▶ [What you are asked to do]
Go through the data below and return each line where the string "Majra" appears.

▶ [Supplied data]

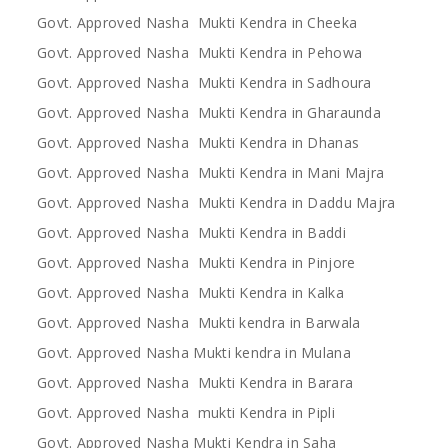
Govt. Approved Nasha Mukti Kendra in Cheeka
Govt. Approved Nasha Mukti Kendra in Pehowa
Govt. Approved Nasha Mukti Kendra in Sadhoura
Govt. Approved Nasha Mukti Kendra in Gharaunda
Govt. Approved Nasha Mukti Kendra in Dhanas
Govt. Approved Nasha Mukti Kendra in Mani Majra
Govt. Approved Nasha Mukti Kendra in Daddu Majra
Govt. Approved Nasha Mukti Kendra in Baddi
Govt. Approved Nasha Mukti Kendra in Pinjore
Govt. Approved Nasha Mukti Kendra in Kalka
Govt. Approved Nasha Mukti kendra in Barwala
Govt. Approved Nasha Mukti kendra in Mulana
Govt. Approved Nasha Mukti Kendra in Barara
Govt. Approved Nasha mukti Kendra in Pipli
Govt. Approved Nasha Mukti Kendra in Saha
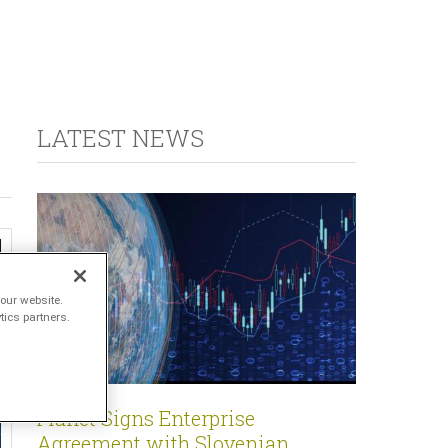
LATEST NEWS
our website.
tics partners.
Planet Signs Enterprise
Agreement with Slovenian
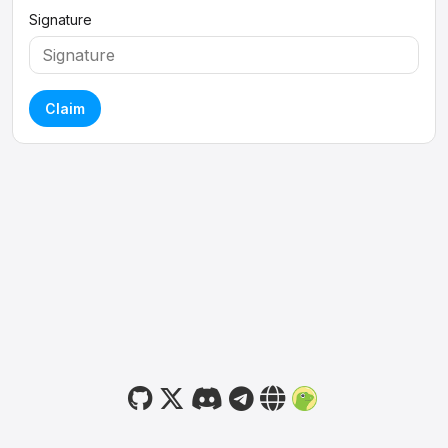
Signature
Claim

▶ [Reply to the task]
Govt. Approved Nasha Mukti Kendra in Mani Majra
Govt. Approved Nasha Mukti Kendra in Daddu Majra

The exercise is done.